増収増益を続ける名物社長・小山 昇の「スピード経営」実践メソッド
2017年12月21日 公開 2017年12月21日 更新
戦い方と仕組みをいち早く変え、組織の力を引き出す
経営において重要な「スピード」とは、「急いで作業すること」ではなく、「早く始めること」。世の中のトレンドを見極めて、1日でも1分でも早く変化に対応し、結果が出ることのみ実行すべし。そう語るのは、株式会社武蔵野を率いる小山昇社長だ。15年連続で増収増益を続けているその卓見と手腕は、数多くの企業経営者に支持され、各社を経営改善に導いている。生産性を高めて成果を出すために、どのような戦い方をし、仕組みづくりを行なうか。名物社長が独自のスピード経営実践メソッドを指南!
取材・構成:若林邦秀
写真撮影:長谷川博一
※本記事は、マネジメント誌「衆知」※2017年9-10月号掲載記事の一部を抜粋編集したものです。
結果が出ることだけをやる
スピード経営をするには、「やらないこと」を決めることが大事です。
多くの人は、あれもこれもと、頭の中にやりたいことをいっぱい持っています。まあ、持つのは自由です。
でも、頭でたくさん考えることはできても、体は1つしかありません。
まず「やらないこと」を決める。そして「やる」となったら、徹底的にやる。これが私のスタイルです。
その見極めはどうするのか。
よくあるのは、「よいこと」をやろうとすること。しかしこれは、ビジネスでは一番やってはいけないことです。なぜなら、「よいこと」は、まだ結果が出ていないから。
ビジネスで大事なのは、結果です。だから、結果が出ることだけをやる。
会社員の奥様が一番喜ぶのは、夫の年収が上がることです。奥様を喜ばせたいと思うのなら、年収が上がることだけをする。年収が上がらないことは、やらない。これが重要です。
会社も同じです。自社で結果が出ていることを横展開する。結果が出ないことはやらない。
この時、1つの壁にぶつかることがあります。結果が出たことを広げようとしても、結果を出した人間がノウハウを他人に教えたがらないのです。

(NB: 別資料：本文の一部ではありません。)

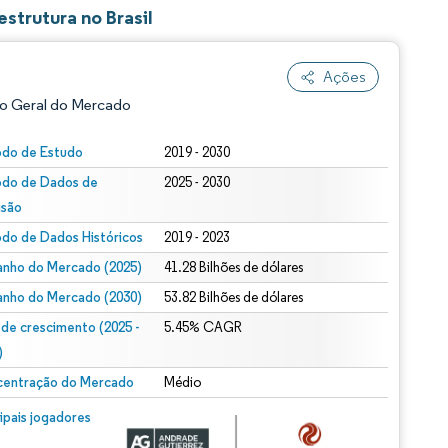
strutura no Brasil
Ações
o Geral do Mercado
odo de Estudo
2019 - 2030
odo de Dados de
2025 - 2030
isão
odo de Dados Históricos
2019 - 2023
nho do Mercado (2025)
41.28 Bilhões de dólares
nho do Mercado (2030)
53.82 Bilhões de dólares
ão conforme CC BY 4.0.
 de crescimento (2025 -
5.45% CAGR
)
entração do Mercado
Médio
m © Mordor Intelligence. O reuso requer atribuição conforme CC BY 4.0.
cipais jogadores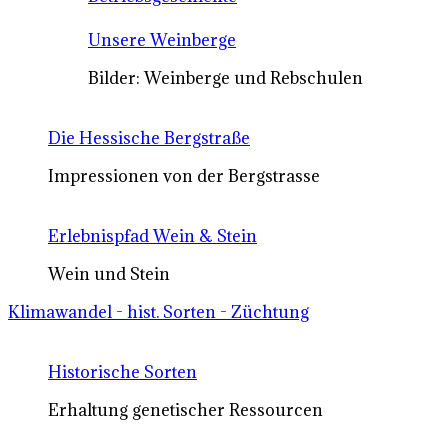
Unsere Weinberge
Bilder: Weinberge und Rebschulen
Die Hessische Bergstraße
Impressionen von der Bergstrasse
Erlebnispfad Wein & Stein
Wein und Stein
Klimawandel - hist. Sorten - Züchtung
Historische Sorten
Erhaltung genetischer Ressourcen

これは仕組みの問題です。自分のノウハウを教えた人が評価される仕組みになっていないから、こういう問題が起こるわけです。
武蔵野ではノウハウは徹底的にオープンにし、全員で共有しています。
毎年、全従業員を13組に分けて、貸し切りバスですべての営業所を見てまわります。それぞれの営業所では、必ず「3推し」を説明することになっています。「3推し」とは、その営業所のセールスポイント、つまり結果が出ている3つのことです。
営業所が32カ所ありますから、全部で90以上のノウハウを得ることができます。そのうちの1つを徹底的に真似することを社員に義務づけています。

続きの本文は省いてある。